Optimisation, Visualisation, Text Analysis Tools

I've built a number of tools. Mostly to do with optimisation, but some also purely out of interest, and some that I intend to use in future visualisations and sets of analysis. I've listed most of them below:

Tools, Schmools:

Search Query Clustering and Analysis

Search Query Clustering and Analysis

As used in the BBC research (and for many other clients), I've built a tool to cluster together search queries by meaning and pattern. Able to use data from multiple sources (e.g. Google Analytics, Experian Hitwise, and other analytics and data packages), this allows for a high-level analysis of many tens of thousands of search queries, the identification of things that people want and how those things inter-relate - as opposed to purely looking at long lists of words. Useful in so many ways - designing structure, identifying strategy, and more. More information available at relevance analysis.

 

Google Analytics Section and Landing Page Analysis (via the Google Analytics API)

Google Analytics Section and Landing Page Analysis (via the Google Analytics API)

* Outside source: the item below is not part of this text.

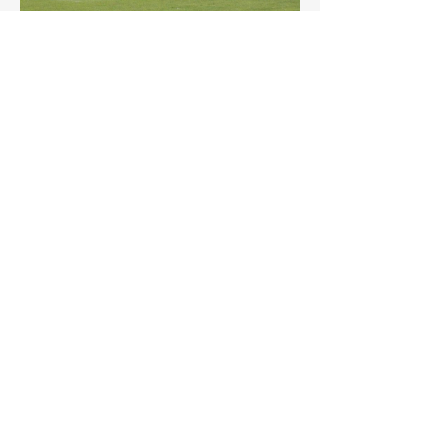
Accessibility
Declaration
0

At the start of many optimisation projects, I use this tool to quickly compile a snapshot of the natural search traffic to an organisations website. By downloading sets of data from Google Analytics (via the Google Analytics API), this particular tool quickly compiles (together with visualisations) an overview of natural search traffic: which sections of the site (and sub-sections) receive most organic traffic; how does this traffic shift over-time (including animations of that traffic); what's the average bounce rate per section; the average length of stay; and more. It provides a very quick sense as to where there might be issues that need addressing. This post provides some further information.

 

Searchbot Logfile Analysis and Visualisation

Searchbot Logfile Analysis and Visualisation

This is a tool to analyse webserver logfiles, identify various sets of data about search engine robot visits, and visualise various sets of findings. Why? Because, there is the possibility, certainly for an enterprise website, that searchbots may not be finding all of your content. More information available at this post, and here, an example set of analysis and visualisation.

 

Analysis of Key Two and Three Word Phrases in Text

Analysis of Key Two and Three Word Phrases in Text

This is something born out of experimenting with the Natural Language Toolkit. Essentially it's a simple tool that identifies bigrams and trigrams in a block of text. So far I've used it in the "Search Query Clustering and Analysis" (see above), but also in little experiments such as this analysis of james murdoch and fred michel emails. That might look like a simple Wordle, but it is slightly different in that it's using two-word phrases instead of the usual single words.